Screen’s announcement that it will use its close relationship with Inca Digital to develop a flatbed folding carton/corrugated digital press was swiftly followed by an announcement by Xeikon (albeit lacking detail) that it too would release one. Both will use aqueous inks. However, there is already a surprising solution available from a source that is represented here in Australia by Kissel + Wolf. Andy McCourt investigates.

Inkjet digital continues to find more application-specific niches in industry and packaging, using the same basic principles developed for flatbed UV machines used for signage i.e. piezo printheads, a large vacuum bed, high-quality graphics and occassionally robotic sheet loading and offloading onto pallets or some other kind of semi- or full-automatic sheet handling.

Corrugated and cartonboard, and estimated USD$28 billion global market and growing, are two natural substrates for flatbed digital printing because so much packaging uses this type of inexpensive media, such as Kraft and Coated white.

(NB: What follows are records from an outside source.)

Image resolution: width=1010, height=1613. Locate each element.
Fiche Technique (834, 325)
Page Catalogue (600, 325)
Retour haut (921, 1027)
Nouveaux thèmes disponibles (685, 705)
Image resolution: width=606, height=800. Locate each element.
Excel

The Hanway Company, a wholly owned subsidiary of the Hanglory Group based in Shenzen, China, has achieved some success here with its Handtop flatbed UV signage and display printers, distributed by Kissel + Wolf.

Hanway has been set up as a separate division exclusively for the industrial models and, like the Handtop range, use renowned Kyocera piezo printheads. However, the inks are aqueous, an attractive plus in the food and beverage packaging industries. This also delivers speed benefits, with up to 150 linear metres per minute possible at 600x400dpi. The Barberan Jetmaster UV corrugated printer, as installed at pioneering corrugated manufacturer Abbe Corrugated, Melbourne, in comparison can run at up to 80 linear metres per minute at 360dpi, with UV inks.

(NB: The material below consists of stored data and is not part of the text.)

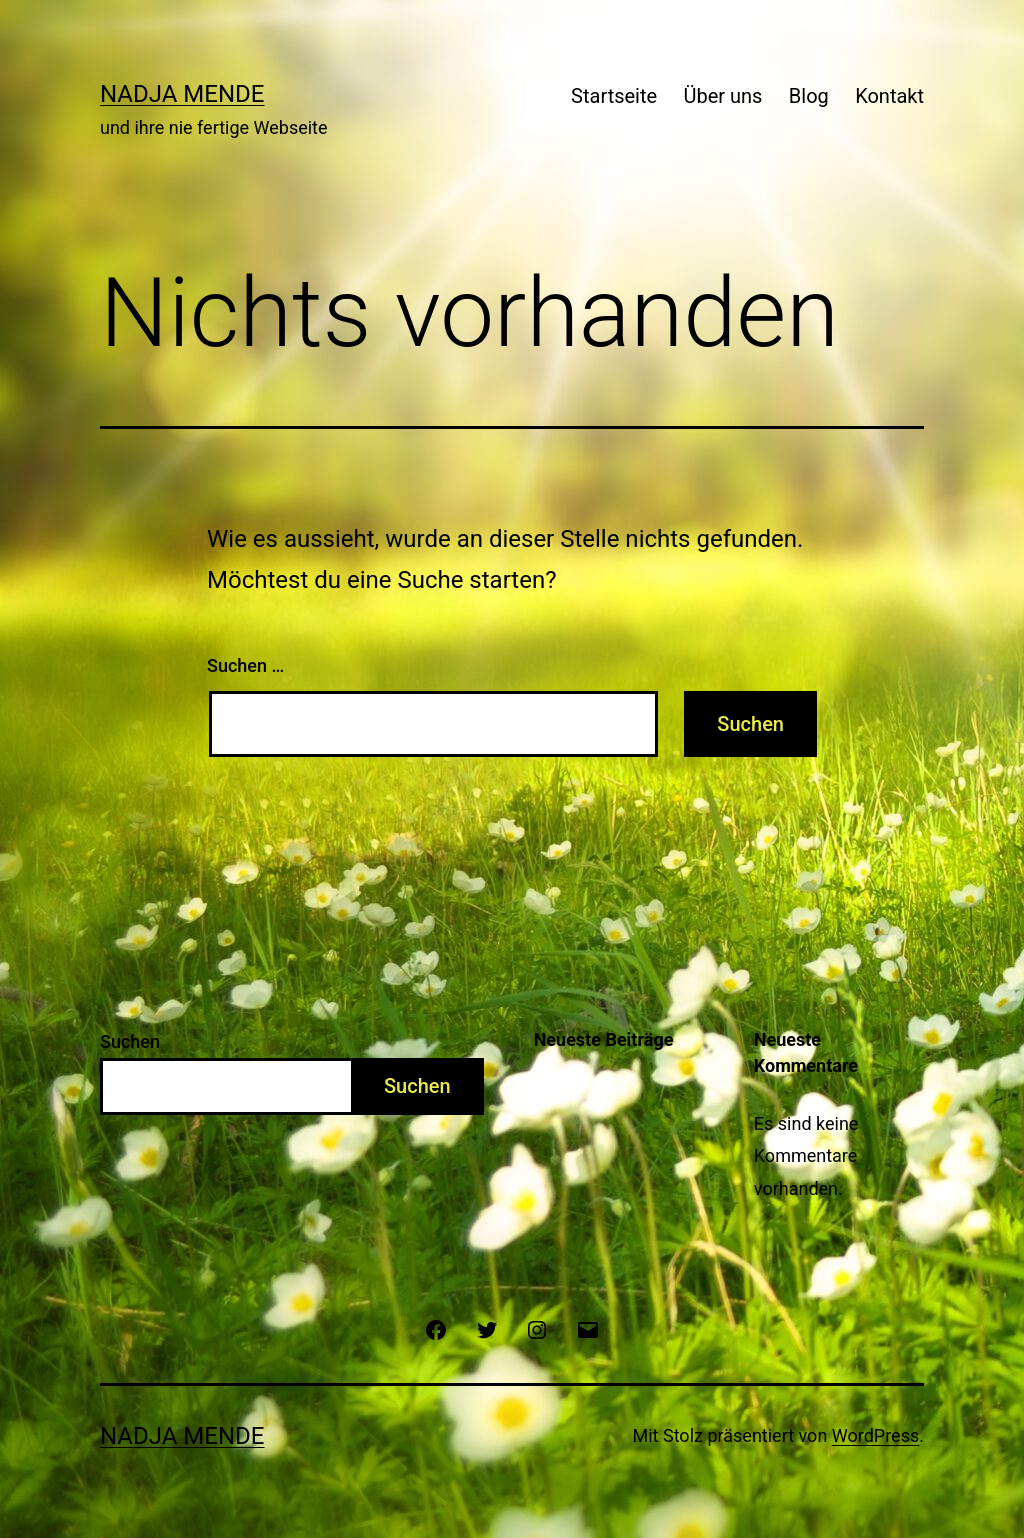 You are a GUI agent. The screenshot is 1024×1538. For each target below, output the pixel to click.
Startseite (614, 96)
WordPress (875, 1435)
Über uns (723, 96)
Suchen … (245, 665)
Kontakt (889, 96)
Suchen (130, 1041)
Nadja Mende (182, 94)
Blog (809, 96) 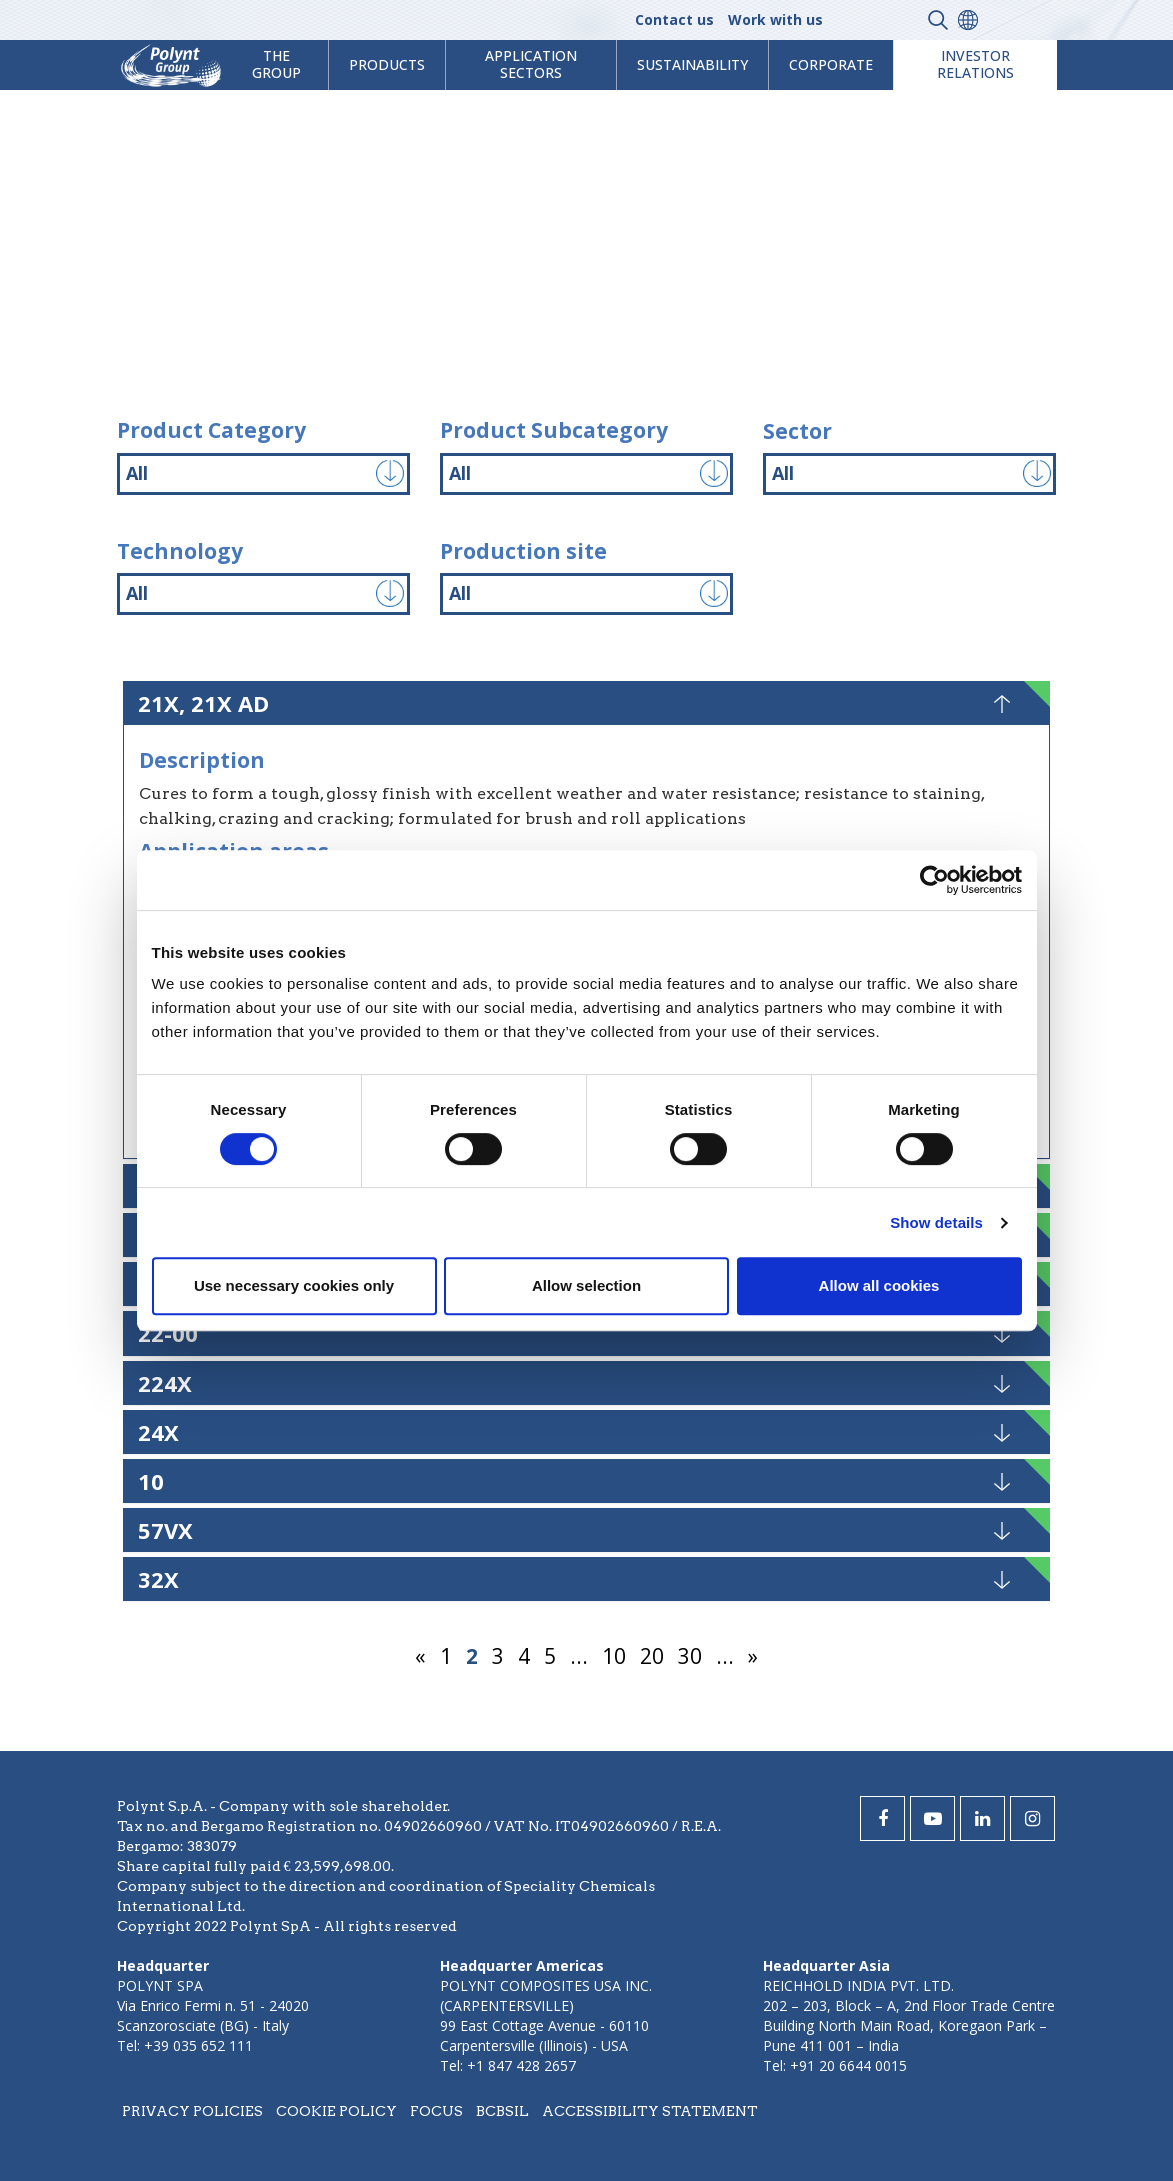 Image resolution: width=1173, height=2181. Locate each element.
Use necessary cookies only (294, 1285)
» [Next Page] (753, 1656)
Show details (936, 1222)
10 (614, 1656)
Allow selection (586, 1285)
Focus (436, 2111)
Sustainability (692, 64)
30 (690, 1656)
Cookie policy (336, 2111)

Hanway also make available versions of the Glory 1604 with a stacker and stacker+varnish and there is also the gargantuan 2504 with 2160mm max. sheet width and single-pass priming, printing, varnishing and die cutting. As with all of this type of flatbed printer, the ink carriage (up to 20 printheads per colour) remains stationary and the substrate moves below it. Board thickness can be up to 11mm on the 1604 and 15mm on the 2504 model.

Unconfirmed reports are that Xeikon’s recently announced Idera flatbed corrugated project could be an OEM of the Hanway 1604, Certainly the sheet size and speed are identical and both use aqueous inks.

The Screen/Inca machine is scheduled for release in the first half of 2021, perhaps in time for drupa. It could be going head-to-head with EFI’s Nozomi C18000, although that is an LED UV device in 4 or 6 colours plus white. A Nozomi is installed at Orora’s Melbourne packaging print division. Durst (who also has a joint venture with Koening&Bauer in digital packaging, called CorruJET) is also in the corrugated field with its Delta SPC130 and Delta 2500HS, using IR/UV drying of ‘non hazardous inks.’ HP has been in corrugated for a few years with its HP Scitex 17000 and 15500 systems running UV cure inks at up to 1,000sq/m per hour, and the aqueous-ink PageWide C500.

Also, it should be noted that the corrugated and folding carton markets are accessible at the very short run end using existing flatbed UV devices and CAD-type cutting tables from Zund, Aristo, Kongsberg and so forth.